• **PROBLEM**:
Only the lines from the start of the data through the line containing "Pokaż więcej odcinków" should be written out, exactly as they are, with both ends included and the pictures left out.

───── INPUT DATA ─────

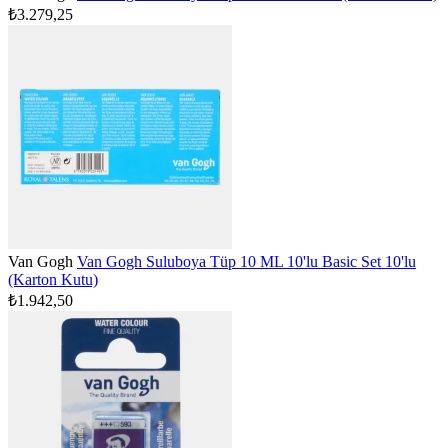
₺3.279,25
Van Gogh
Van Gogh Suluboya Tüp 10 ML 10'lu Basic Set 10'lu
(Karton Kutu)
₺1.942,50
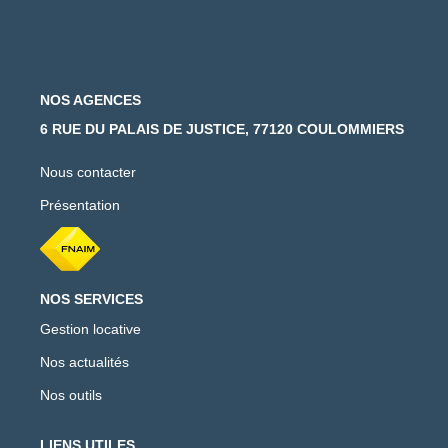
NOS AGENCES
6 RUE DU PALAIS DE JUSTICE, 77120 COULOMMIERS
Nous contacter
Présentation
NOS SERVICES
Gestion locative
Nos actualités
Nos outils
LIENS UTILES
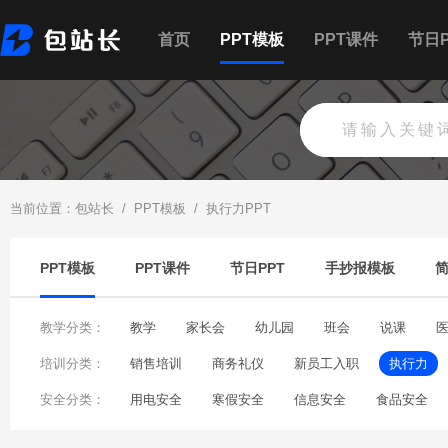
首页
PPT模板
PPT课件
节日P
当前位置：
包站长
/
PPT模板
/
执行力PPT
PPT模板
PPT课件
节日PPT
手抄报模板
教学分类：
教学
家长会
幼儿园
班会
说课
培训分类：
销售培训
商务礼仪
新员工入职
执行力
安全分类：
产品培训
用电安全
教师培训
寒假安全
保密培训
信息安全
沟通技巧培
食品安全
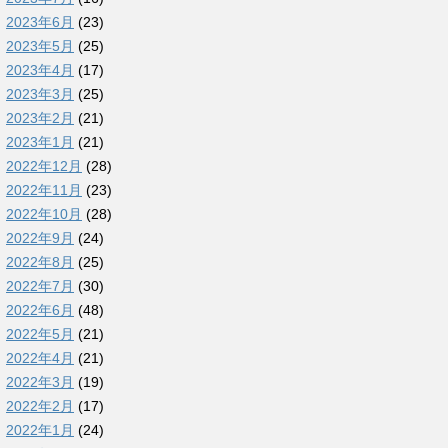
2023年6月
(23)
2023年5月
(25)
2023年4月
(17)
2023年3月
(25)
2023年2月
(21)
2023年1月
(21)
2022年12月
(28)
2022年11月
(23)
2022年10月
(28)
2022年9月
(24)
2022年8月
(25)
2022年7月
(30)
2022年6月
(48)
2022年5月
(21)
2022年4月
(21)
2022年3月
(19)
2022年2月
(17)
2022年1月
(24)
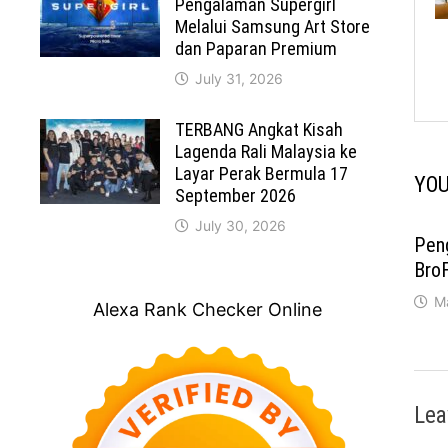
Pengalaman Supergirl
Melalui Samsung Art Store
dan Paparan Premium
July 31, 2026
TERBANG Angkat Kisah
Lagenda Rali Malaysia ke
Layar Perak Bermula 17
YOU
September 2026
July 30, 2026
Peng
Bro
M
Alexa Rank Checker Online
Lea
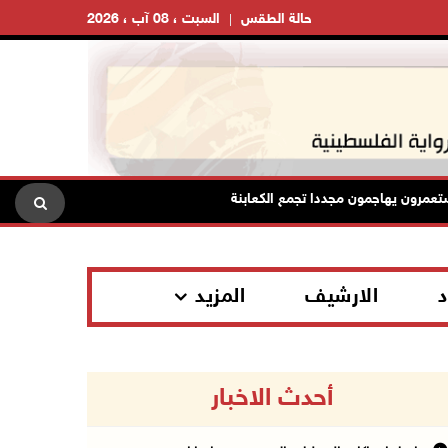
حالة الطقس
السبت ، 08 آب ، 2026
هاجمون مجددا تجمع الكعابنة شرق الطيبة برام الله
الرئاسة تدين
د
الارشيف
المزيد
أحدث الاخبار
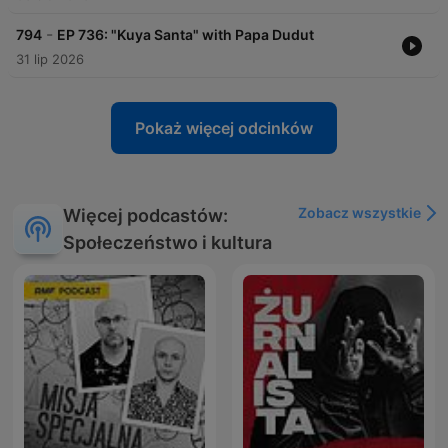
-
794
EP 736: "Kuya Santa" with Papa Dudut
31 lip 2026
Pokaż więcej odcinków
Zobacz wszystkie
Więcej podcastów:
Społeczeństwo i kultura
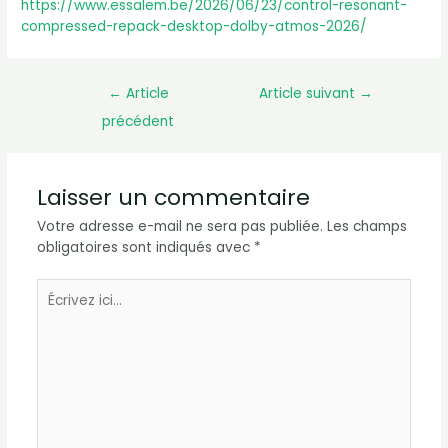
https://www.essalem.be/2026/06/23/control-resonant-
compressed-repack-desktop-dolby-atmos-2026/
←
Article
Article suivant
→
précédent
Laisser un commentaire
Votre adresse e-mail ne sera pas publiée.
Les champs
obligatoires sont indiqués avec
*
Écrivez
ici…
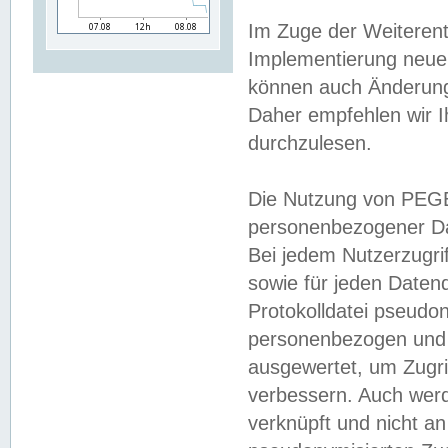
Im Zuge der Weiterent
Implementierung neuer
können auch Änderunge
Daher empfehlen wir I
durchzulesen.
Die Nutzung von PEGE
personenbezogener Da
Bei jedem Nutzerzugri
sowie für jeden Daten
Protokolldatei pseudon
personenbezogen und w
ausgewertet, um Zugri
verbessern. Auch werd
verknüpft und nicht a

─────

• **RESULT OF THE TASK**:
₺3.279,25
Van Gogh
Van Gogh Suluboya Tüp 10 ML 10'lu Basic Set 10'lu
(Karton Kutu)
₺1.942,50
NOS AGENCES
6 RUE DU PALAIS DE JUSTICE, 77120 COULOMMIERS
Nous contacter
Présentation
NOS SERVICES
Gestion locative
Nos actualités
Nos outils
LIENS UTILES
首页
PPT模板
PPT课件
节日P
当前位置：
包站长
/
PPT模板
/
执行力PPT
PPT模板
PPT课件
节日PPT
手抄报模板
教学分类：
教学
家长会
幼儿园
班会
说课
培训分类：
销售培训
商务礼仪
新员工入职
执行力
安全分类：
产品培训
用电安全
教师培训
寒假安全
保密培训
信息安全
沟通技巧培
食品安全
2023年6月
(23)
2023年5月
(25)
2023年4月
(17)
2023年3月
(25)
2023年2月
(21)
2023年1月
(21)
2022年12月
(28)
2022年11月
(23)
2022年10月
(28)
2022年9月
(24)
2022年8月
(25)
2022年7月
(30)
2022年6月
(48)
2022年5月
(21)
2022年4月
(21)
2022年3月
(19)
2022年2月
(17)
2022年1月
(24)
Pengalaman Supergirl
Melalui Samsung Art Store
dan Paparan Premium
July 31, 2026
TERBANG Angkat Kisah
Lagenda Rali Malaysia ke
Layar Perak Bermula 17
YOU
September 2026
July 30, 2026
Peng
Bro
M
Alexa Rank Checker Online
Lea
حالة الطقس
السبت ، 08 آب ، 2026
هاجمون مجددا تجمع الكعابنة شرق الطيبة برام الله
الرئاسة تدين
د
الارشيف
المزيد
أحدث الاخبار
-
794
EP 736: "Kuya Santa" with Papa Dudut
31 lip 2026
Pokaż więcej odcinków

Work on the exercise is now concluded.